## Work instructions
The reply should reproduce every line of the data below word for word, minus any images.

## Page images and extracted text
=== Section Start ===

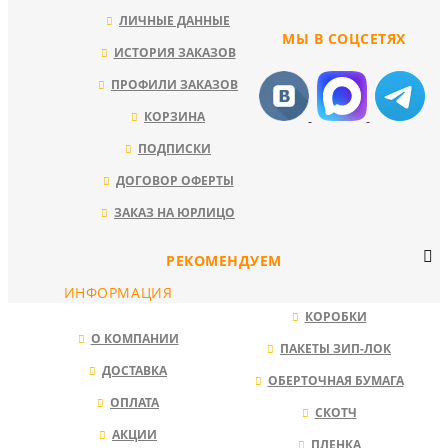
ЛИЧНЫЕ ДАННЫЕ
МЫ В СОЦСЕТЯХ
ИСТОРИЯ ЗАКАЗОВ
ПРОФИЛИ ЗАКАЗОВ
КОРЗИНА
ПОДПИСКИ
ДОГОВОР ОФЕРТЫ
ЗАКАЗ НА ЮРЛИЦО
РЕКОМЕНДУЕМ
ИНФОРМАЦИЯ
КОРОБКИ
О КОМПАНИИ
ПАКЕТЫ ЗИП-ЛОК
ДОСТАВКА
ОБЕРТОЧНАЯ БУМАГА
ОПЛАТА
СКОТЧ
АКЦИИ
ПЛЕНКА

=== Section End ===

## Reply to the exercise
ЛИЧНЫЕ ДАННЫЕ
МЫ В СОЦСЕТЯХ
ИСТОРИЯ ЗАКАЗОВ
ПРОФИЛИ ЗАКАЗОВ
КОРЗИНА
ПОДПИСКИ
ДОГОВОР ОФЕРТЫ
ЗАКАЗ НА ЮРЛИЦО
РЕКОМЕНДУЕМ
ИНФОРМАЦИЯ
КОРОБКИ
О КОМПАНИИ
ПАКЕТЫ ЗИП-ЛОК
ДОСТАВКА
ОБЕРТОЧНАЯ БУМАГА
ОПЛАТА
СКОТЧ
АКЦИИ
ПЛЕНКА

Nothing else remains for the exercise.